--- Record extracts Enclosed Below ---
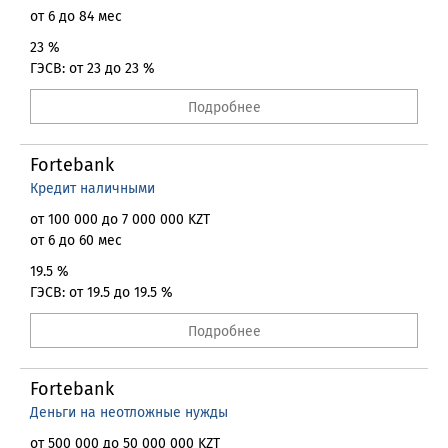
от 6 до 84 мес
23 %
ГЭСВ: от 23 до 23 %
Подробнее
Fortebank
Кредит наличными
от 100 000 до 7 000 000 KZT
от 6 до 60 мес
19.5 %
ГЭСВ: от 19.5 до 19.5 %
Подробнее
Fortebank
Деньги на неотложные нужды
от 500 000 до 50 000 000 KZT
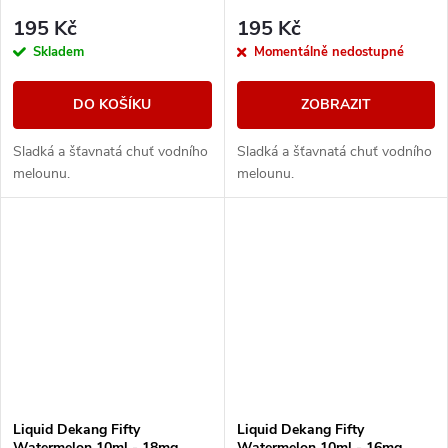
195 Kč
195 Kč
Skladem
Momentálně nedostupné
DO KOŠÍKU
ZOBRAZIT
Sladká a šťavnatá chuť vodního
Sladká a šťavnatá chuť vodního
melounu.
melounu.
Liquid Dekang Fifty
Liquid Dekang Fifty
Watermelon 10ml - 18mg
Watermelon 10ml - 16mg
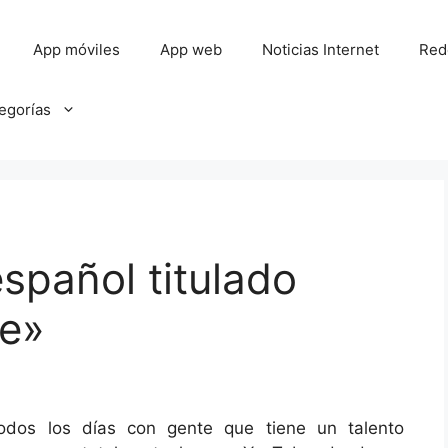
App móviles
App web
Noticias Internet
Red
tegorías
español titulado
e»
todos los días con gente que tiene un talento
--- End of Enclosed Record extracts ---
Transcribe exactly the lines running from the line with "Кредит наличными" to the last line of the entries. Pictures stay out of the copy.

The answer:
Кредит наличными
от 100 000 до 7 000 000 KZT
от 6 до 60 мес
19.5 %
ГЭСВ: от 19.5 до 19.5 %
Подробнее
Fortebank
Деньги на неотложные нужды
от 500 000 до 50 000 000 KZT
195 Kč
195 Kč
Skladem
Momentálně nedostupné
DO KOŠÍKU
ZOBRAZIT
Sladká a šťavnatá chuť vodního
Sladká a šťavnatá chuť vodního
melounu.
melounu.
Liquid Dekang Fifty
Liquid Dekang Fifty
Watermelon 10ml - 18mg
Watermelon 10ml - 16mg
App móviles
App web
Noticias Internet
Red
tegorías
español titulado
e»
todos los días con gente que tiene un talento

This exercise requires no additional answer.